+++ RECORDED DATA

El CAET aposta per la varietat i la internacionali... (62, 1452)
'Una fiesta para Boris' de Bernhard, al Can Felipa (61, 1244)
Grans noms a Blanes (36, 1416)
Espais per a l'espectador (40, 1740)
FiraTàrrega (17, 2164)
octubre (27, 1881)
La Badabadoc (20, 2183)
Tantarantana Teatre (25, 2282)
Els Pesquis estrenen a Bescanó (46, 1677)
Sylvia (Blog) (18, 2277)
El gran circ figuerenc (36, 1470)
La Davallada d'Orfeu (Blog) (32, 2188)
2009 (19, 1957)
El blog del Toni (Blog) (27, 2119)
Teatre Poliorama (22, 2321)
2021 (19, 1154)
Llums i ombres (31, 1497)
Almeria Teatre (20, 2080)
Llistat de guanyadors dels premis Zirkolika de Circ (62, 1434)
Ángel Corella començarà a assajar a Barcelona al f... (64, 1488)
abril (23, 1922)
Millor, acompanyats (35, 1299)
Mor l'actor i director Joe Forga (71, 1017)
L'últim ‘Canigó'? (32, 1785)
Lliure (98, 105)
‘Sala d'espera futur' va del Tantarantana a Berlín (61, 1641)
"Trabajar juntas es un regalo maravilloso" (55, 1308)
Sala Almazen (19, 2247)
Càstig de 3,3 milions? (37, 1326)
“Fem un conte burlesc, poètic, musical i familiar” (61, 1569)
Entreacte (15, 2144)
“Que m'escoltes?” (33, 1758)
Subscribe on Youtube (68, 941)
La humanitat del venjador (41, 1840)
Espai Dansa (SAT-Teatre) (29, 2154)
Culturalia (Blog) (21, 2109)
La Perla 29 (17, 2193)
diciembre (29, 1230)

++++++

(TASK TO CARRY OUT)
Reproduce the data in full, exactly.

(ANSWER TO THIS EXERCISE)
El CAET aposta per la varietat i la internacionali... (62, 1452)
'Una fiesta para Boris' de Bernhard, al Can Felipa (61, 1244)
Grans noms a Blanes (36, 1416)
Espais per a l'espectador (40, 1740)
FiraTàrrega (17, 2164)
octubre (27, 1881)
La Badabadoc (20, 2183)
Tantarantana Teatre (25, 2282)
Els Pesquis estrenen a Bescanó (46, 1677)
Sylvia (Blog) (18, 2277)
El gran circ figuerenc (36, 1470)
La Davallada d'Orfeu (Blog) (32, 2188)
2009 (19, 1957)
El blog del Toni (Blog) (27, 2119)
Teatre Poliorama (22, 2321)
2021 (19, 1154)
Llums i ombres (31, 1497)
Almeria Teatre (20, 2080)
Llistat de guanyadors dels premis Zirkolika de Circ (62, 1434)
Ángel Corella començarà a assajar a Barcelona al f... (64, 1488)
abril (23, 1922)
Millor, acompanyats (35, 1299)
Mor l'actor i director Joe Forga (71, 1017)
L'últim ‘Canigó'? (32, 1785)
Lliure (98, 105)
‘Sala d'espera futur' va del Tantarantana a Berlín (61, 1641)
"Trabajar juntas es un regalo maravilloso" (55, 1308)
Sala Almazen (19, 2247)
Càstig de 3,3 milions? (37, 1326)
“Fem un conte burlesc, poètic, musical i familiar” (61, 1569)
Entreacte (15, 2144)
“Que m'escoltes?” (33, 1758)
Subscribe on Youtube (68, 941)
La humanitat del venjador (41, 1840)
Espai Dansa (SAT-Teatre) (29, 2154)
Culturalia (Blog) (21, 2109)
La Perla 29 (17, 2193)
diciembre (29, 1230)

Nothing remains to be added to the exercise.